Don’t Do This

December 22nd, 2009
Tabs and spaces... mixed! The horror!

It’s like this in a lot of places throughout the project. :(

PAX: Day -1

September 4th, 2009

(In Which I Go On A Harry Potter Bar Crawl)

Josh, Bekka, and I caught wind of this pre-PAX bar crawl that we decided to check out.

Except it’s not just a bar crawl… everyone picks one of the four houses from Hogwarts and travels around in a group with their house. Things are scheduled so that each house meets up with each other house exactly once, at which point a battle occurs.

I’m not a drinker, so I was never very clear on the rules. Something about ordering shots for members of the opposing team, and I think maybe there was a point system or something. And somehow a winner is determined? I’m not very clear on the details.

Oh, and people dress as wizards.

Ravenclaw's Head Boy

So here’s the scenario: four groups of 50+ people are wandering the streets of Seattle dressed in Hogwarts house colors meeting up at different bars to battle each other via drinking games.

If you think this sounds completely awesome, you are right.

The bars are are apparently pre-informed of the event, and are good sports about the whole thing.
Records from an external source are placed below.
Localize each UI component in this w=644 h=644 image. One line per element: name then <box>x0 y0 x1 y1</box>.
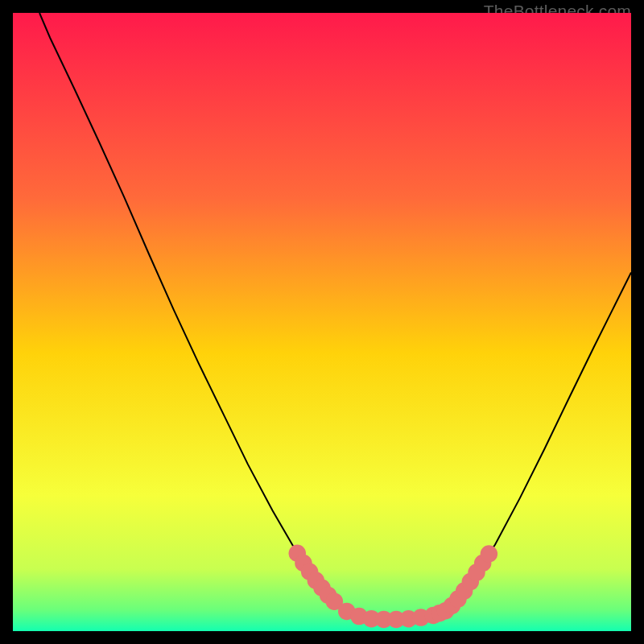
bottleneck-chart <box>13 13 631 631</box>
marker-dot <box>481 545 498 563</box>
gradient-background <box>13 13 631 631</box>
chart-container: TheBottleneck.com <box>0 0 644 644</box>
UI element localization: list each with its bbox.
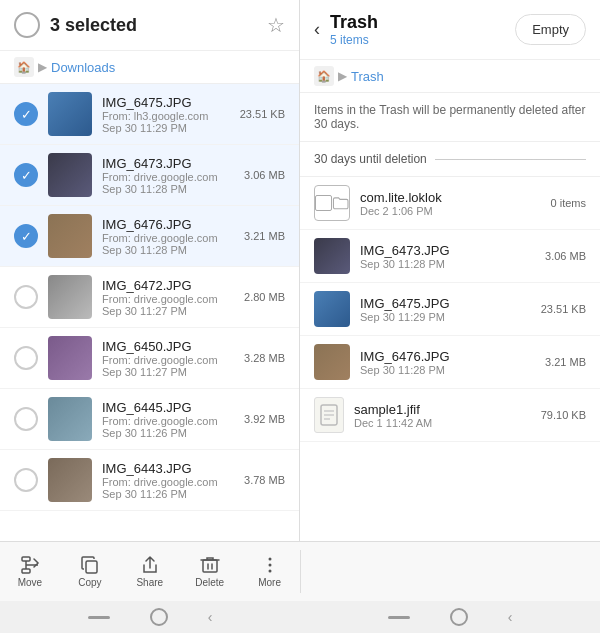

One place was screening Harry Potter movies on a big projector on the wall, and another had Potter-themed drinks.

Feel free to order a Butter Beer, Pumpkin Juice, or Polyjuice Potion at this place

We decided to run with the Ravenclaws for a while, but eventually cut out to get back to the hotel. I seriously doubt I’ll still be awake by the time this whole thing comes to a conclusion.

The Ravenclaw banner. Go Ravenclaw!

Seattle: Days 0 and 1

September 3rd, 2009

Josh, Bekka, and I made it to Seattle yestarday around noon. PAX starts on Friday, so we’ve spent the last couple days taking in Seattle, which is absolutely a fantastic city.

We’re staying in a hotel in the middle of the downtown area (on 5th street a few blocks from Pike), so there’s a ton of stuff in walking distance.

Day 0

Right after arriving, we headed over to Pike Place Market for lunch. If you’ve never been, Pike is basically a large open-air seafood and farmer’s market with tons of little shops and restaurants.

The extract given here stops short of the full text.